Tuesday, August 24, 2010

Down These Mean Streets

I haven't gotten around to the pickling project just yet, so today's post takes us on a quick detour from the lofty details of our rooftop garden and down into the streets below for a look at some of the local foliage.

Bushwick has had a rough time of it over the last 40 years or so... in the blackouts of '77 looting and fires ripped through the area, leaving ruined buildings and bombed out lots pockmarking an already depressed area plagued by arson and the drug trade. Abandonment, corruption, and crime took root, and commercial strips like Broadway and Knickerbocker Avenue were either half vacant or bloomed into open air drug markets. But in the last ten years city and state programs like the Bushwick Initiative, as well as the even stronger economic forces of gentrification have brought visible change to the neighborhood-- renovated housing, new businesses, fewer vacant lots.

This spring, a small but wonderful transformation of the streets occurred. Spurred by the organizing efforts of local gardening group Trees Not Trash, the MillionTreesNYC project actually excavated hundreds of pits on dozens of streets throughout the neighborhood, planting a variety of oak, linden, flowering cherry, maple, ginkgo, and other saplings.
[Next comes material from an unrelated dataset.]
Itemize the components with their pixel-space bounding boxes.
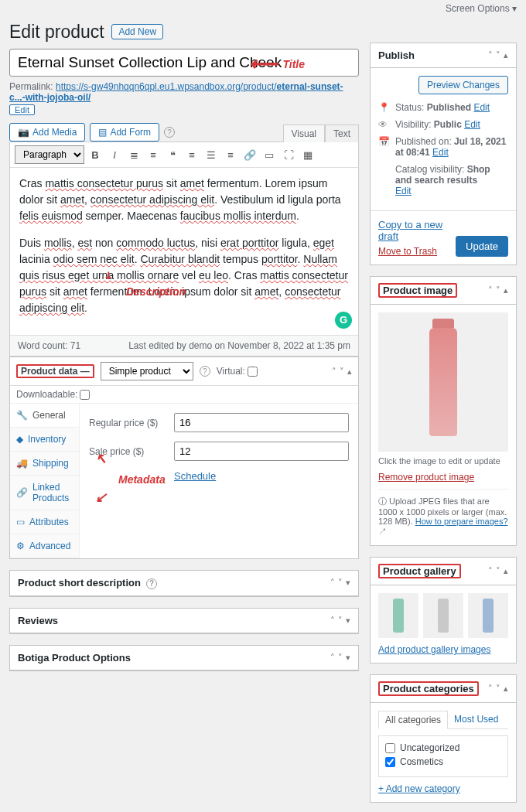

As I saw these young trees struggling to take root, I wondered how successful the experiment would be-- would they end up blighted, dried out in the summer sun, choked by trash, defiled by dogs, abused by kids unknowingly trampling their roots and pulling on their delicate branches?

But something so beautiful has been taking place over the course of the summer, when residents take to the streets and the blare of salsa mingles with the ice cream trucks and open hydrants form babbling brooks that rinse the baking gutters... all around the neighborhood little homemade fences have sprung up around the young trees, cobbled together from scrap wood scavenged from crates and old furniture and other mysterious sources. Some of the fences get painted and decorated, some surround lovingly planted flowers and trees and flags, some evolve over time. As I walk around the neighborhood, I find these crooked fences, these small acts of community ownership of living things to be incredibly heartening and endearing.









2 comments:

  1. Hi Danielle!!!! I love to read your blog so much! You are so groovy. Thanks for writing and being all inspiring for the internet readers (although it gives me an extra twinge of missing you).